*REQUIRED WORK*. Among the lines below, copy exactly those from the one with "সাংগঠনিক খবর (201, 762)" through the one with "Products (601, 102)", counting both ends.

==== DATA RECORDS ====

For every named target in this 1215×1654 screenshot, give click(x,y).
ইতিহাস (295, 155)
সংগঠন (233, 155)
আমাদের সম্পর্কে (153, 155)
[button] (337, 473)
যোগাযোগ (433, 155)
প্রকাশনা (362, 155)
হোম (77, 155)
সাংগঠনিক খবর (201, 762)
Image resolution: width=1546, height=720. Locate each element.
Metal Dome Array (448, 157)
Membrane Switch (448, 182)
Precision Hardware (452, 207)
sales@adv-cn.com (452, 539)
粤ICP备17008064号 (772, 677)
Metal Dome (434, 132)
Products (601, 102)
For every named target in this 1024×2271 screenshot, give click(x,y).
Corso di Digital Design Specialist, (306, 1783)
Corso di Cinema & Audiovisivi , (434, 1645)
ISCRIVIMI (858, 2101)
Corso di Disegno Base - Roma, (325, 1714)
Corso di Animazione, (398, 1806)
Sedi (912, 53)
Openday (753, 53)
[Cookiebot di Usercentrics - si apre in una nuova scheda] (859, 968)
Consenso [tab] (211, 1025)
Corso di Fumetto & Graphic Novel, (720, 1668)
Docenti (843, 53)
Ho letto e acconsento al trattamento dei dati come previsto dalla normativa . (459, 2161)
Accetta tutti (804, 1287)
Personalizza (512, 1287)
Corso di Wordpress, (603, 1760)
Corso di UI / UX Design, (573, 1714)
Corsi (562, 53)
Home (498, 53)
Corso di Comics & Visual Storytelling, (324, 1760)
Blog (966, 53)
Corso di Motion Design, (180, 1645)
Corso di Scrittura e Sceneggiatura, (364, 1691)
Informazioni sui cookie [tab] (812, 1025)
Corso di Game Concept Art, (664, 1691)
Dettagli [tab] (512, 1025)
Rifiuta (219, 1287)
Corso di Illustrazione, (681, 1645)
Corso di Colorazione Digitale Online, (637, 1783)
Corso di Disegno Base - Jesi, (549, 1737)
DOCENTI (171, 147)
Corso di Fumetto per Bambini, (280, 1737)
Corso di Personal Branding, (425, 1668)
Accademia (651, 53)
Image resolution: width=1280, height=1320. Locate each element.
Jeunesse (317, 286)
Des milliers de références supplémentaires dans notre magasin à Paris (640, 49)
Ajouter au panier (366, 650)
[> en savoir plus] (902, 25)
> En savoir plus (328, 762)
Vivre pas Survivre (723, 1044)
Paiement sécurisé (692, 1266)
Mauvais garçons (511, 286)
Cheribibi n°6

====

*ANSWER TO THIS PROBLEM*.
সাংগঠনিক খবর (201, 762)
Image resolution: width=1546, height=720. Locate each element.
Metal Dome Array (448, 157)
Membrane Switch (448, 182)
Precision Hardware (452, 207)
sales@adv-cn.com (452, 539)
粤ICP备17008064号 (772, 677)
Metal Dome (434, 132)
Products (601, 102)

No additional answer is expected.